Checking in to express my interest, also.
For using private GitHub repos in the module source, it sucks to have to put the credentials in plain text. Looking forward to movement on this 🙂

I haven't commented on this in a while, but have been following along. I have two things to share:

1) For me personally, I have found a way to not care too much about this issue but using git sub-trees and otherwise including my upstream TF repos in a /vendor path within each project repo. Honestly, it works and scales pretty well, but I also work with a lot of different clients/projects/repos, so there's some overhead involved (not enough for me to care, as this use of git still lets different branches of the env to modify the upstream repos or point the subtrees at different branches of those upstreams).

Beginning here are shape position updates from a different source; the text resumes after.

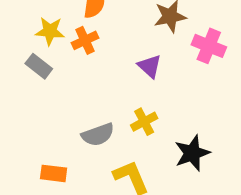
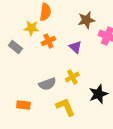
yellow star: (50, 31) -> (31, 28), moved
orange cross: (85, 40) -> (48, 41), moved

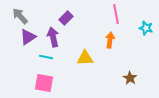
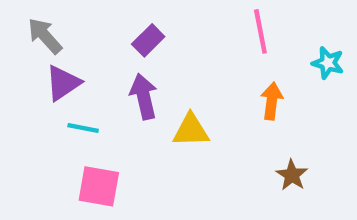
purple arrow: (53, 37) -> (144, 97), moved
orange arrow: (110, 40) -> (272, 101), moved
cyan line: (46, 57) -> (83, 128), moved

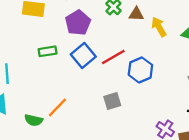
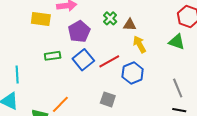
yellow arrow: (159, 27) -> (139, 44), moved
gray square: (112, 101) -> (108, 99), turned 35

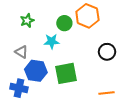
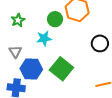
gray triangle: (22, 52) -> (15, 52), turned 32
green square: (66, 73) -> (61, 69), turned -35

2) This issue is less about "allowing variables and interpolation in a module's source parameter", and it is more about having better support for versioning/branches with modules. One sub-group/use-case there is developer friendliness, and the other is about CI pipelines. It seems TF could address the "allow interpolation in source" by giving modules some of these capabilities - for example, if source is a git URL, there could be an optional module parameter git_revision, or similar. Perhaps that is a better direction to take this problem?

I completely agree with @ketzacoatl and I had some similar thoughts as he explain on point 2
At least some "simple" interpolation features on module source level would help a bit at least.

Hi all! Thanks for the great discussion here. I noticed there's been a lot of new discussion recently but it's been a while since we checked in.

As noted previously, there is a chicken-and-egg problem with allowing interpolations in module sources, since the interpolation language assumes a certain amount of work has already been done, which includes parsing and inspecting modules, etc. So with this in mind, I think the solution here must be something different than allowing interpolations into source, but I would like to find a good solution.

The two most common use-cases I see discussed in this issue are:

  • Wanting to use different branches, tags, or other revision selectors for modules coming from a version control system without changing the source code of the calling module.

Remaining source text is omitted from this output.